この一見煽りとしかとれない言葉でも、俺達の間では最上級の気遣いに相当する。こんな言葉など言われたことも言ったことも無かったが、彼女なりの気遣いであることは伝わった。


「ま~たお前はあの二人と仲良さげですな~」

「文弥…」

「何だよ。その、お前は何も知らずお気楽でいいな、的な目は」

「目だけでそこまで伝わるとは、俺の演技力も捨てたものじゃないな」

「んでも、お前と外神さんが話してるの珍しいな。昨日だって仲悪そうだったろ」


人に歴史あり、だ。


などと言葉に出せば彼女と過去に繋がりがあることを教えるようなものだ。


「八重野さんまでお前とばかり……」

「言っとくが、俺は被害者だ。彼女と関わると何かと疲れる」

「良いじゃないか!八重野さんにグイグイ迫られて嬉しくない男子が居るか!」


駄目だ。こいつはもう全面的に愛依の味方らしい。


「唐突だが、そろそろ昼休みだろ?」

「まじで唐突だな」

「お前は家族と食べるんだっけ」

「まぁな。

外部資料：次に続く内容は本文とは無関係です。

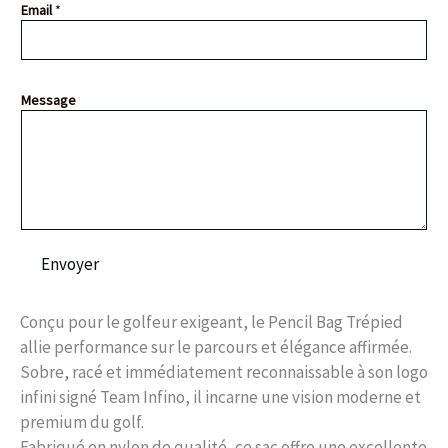
Email
*
o
m
M
e
s
Message
s
a
g
e
E
m
a
i
Envoyer
l
Conçu pour le golfeur exigeant, le Pencil Bag Trépied
allie performance sur le parcours et élégance affirmée.
Sobre, racé et immédiatement reconnaissable à son logo
infini signé Team Infino, il incarne une vision moderne et
premium du golf.
Fabriqué en nylon de qualité, ce sac offre une excellente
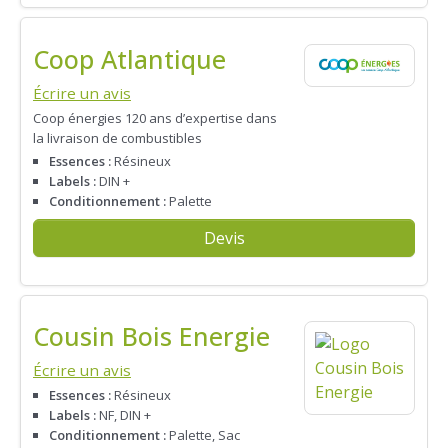
Coop Atlantique
Écrire un avis
Coop énergies 120 ans d’expertise dans
la livraison de combustibles
Essences :
Résineux
Labels :
DIN +
Conditionnement :
Palette
Devis
Cousin Bois Energie
Écrire un avis
Essences :
Résineux
Labels :
NF, DIN +
Conditionnement :
Palette, Sac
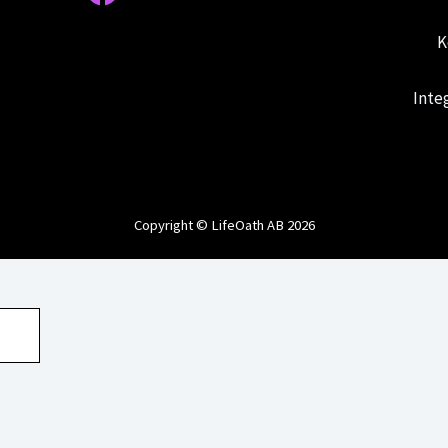
K
Inte
Copyright © LifeOath AB 2026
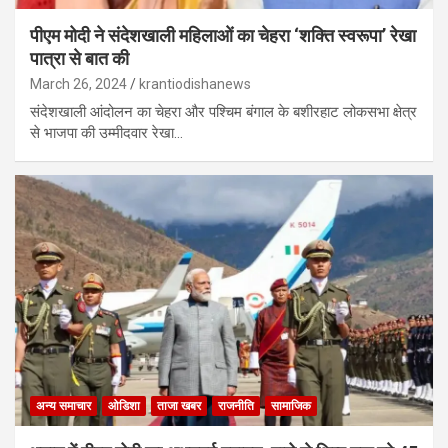
पीएम मोदी ने संदेशखाली महिलाओं का चेहरा ‘शक्ति स्वरूपा’ रेखा
पात्रा से बात की
March 26, 2024
krantiodishanews
संदेशखाली आंदोलन का चेहरा और पश्चिम बंगाल के बशीरहाट लोकसभा क्षेत्र
से भाजपा की उम्मीदवार रेखा…
अन्य समाचार
ओडिशा
ताजा खबर
राजनीति
सामाजिक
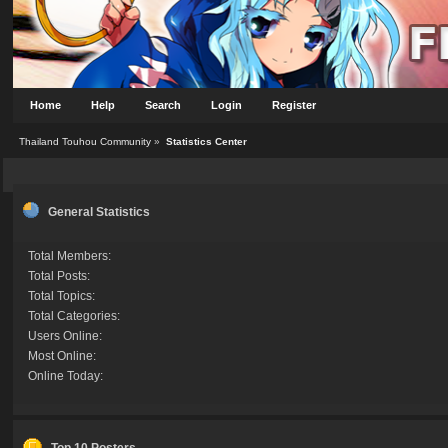
Home
Help
Search
Login
Register
Thailand Touhou Community
»
Statistics Center
General Statistics
Total Members:
Total Posts:
Total Topics:
Total Categories:
Users Online:
Most Online:
Online Today:
Top 10 Posters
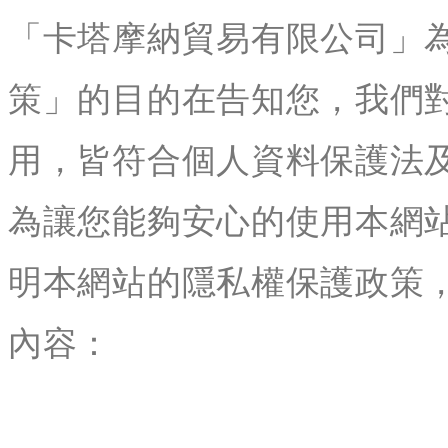
「卡塔摩納貿易有限公司」
策」的目的在告知您，我們
用，皆符合個人資料保護法
為讓您能夠安心的使用本網
明本網站的隱私權保護政策
內容：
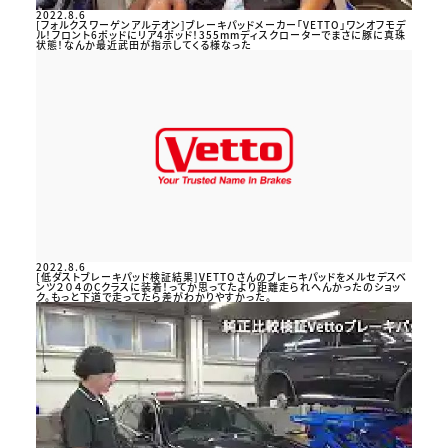
2022.8.6
[フォルクスワーゲンアルテオン]ブレーキパッドメーカー「VETTO」ワンオフモデ
ル！フロント6ポッドにリア4ポッド！355mmディスクローターでまさに豚に真珠
状態！なんか最近武田が指示してくる様なった
2022.8.6
[低ダストブレーキパッド検証結果]VETTOさんのブレーキパッドをメルセデスベ
ンツ２０４のCクラスに装着！ってか思ってたより距離走られへんかったのショッ
ク。もっと下道で走ってたら差がわかりやすかった。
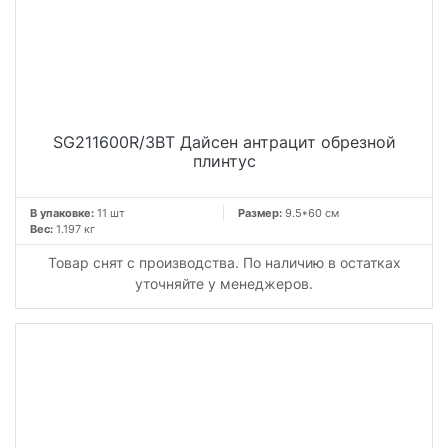
SG211600R/3BT Дайсен антрацит обрезной
плинтус
В упаковке:
11 шт
Размер:
9.5*60 см
Вес:
1.197 кг
Товар снят с производства. По наличию в остатках
уточняйте у менеджеров.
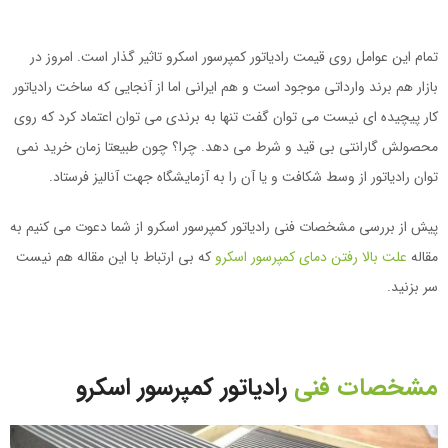
تمام این عوامل روی قیمت رادیاتور کمپرسور اسکرو تاثیر گذار است. امروز در
بازار هم برند وارداتی موجود است و هم ایرانی اما از آنجایی که ساخت رادیاتور
کار پیچیده ای نیست می توان گفت تنها به برندی می توان اعتماد کرد که روی
محصولش گارانتی بی قید و شرط می دهد. چرا؟ چون طبیعتا زمان خرید نمی
توان رادیاتور از وسط شکافت و یا آن را به آزمایشگاه جهت آنالیز فرستاد.
پیش از بررسی مشخصات فنی رادیاتور کمپرسور اسکرو از شما دعوت می کنیم به
مقاله
علت بالا رفتن دمای کمپرسور اسکرو
که بی ارتباط با این مقاله هم نیست
سر بزنید.
مشخصات فنی
رادیاتور کمپرسور اسکرو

ほとんど皆そうだろ。お前は?」

「ま、俺も同じだよ。昨日みたいに学生同士で食うのも良いもんだがなー」

「そりゃいつもしてるだろ。そういや今朝、やけに李湖が楽しそうにしてた気がしたんだが……」

「あぁ、妹さんか。なぁ神外、暇あったらちょっと見に行っていいか?お前の妹さん。ちょい気になるし」

「お前、中学生はやめとけよ?」

「そういうんじゃないわい!」


その後も競技は進んでいき午前の部は幕を閉じた。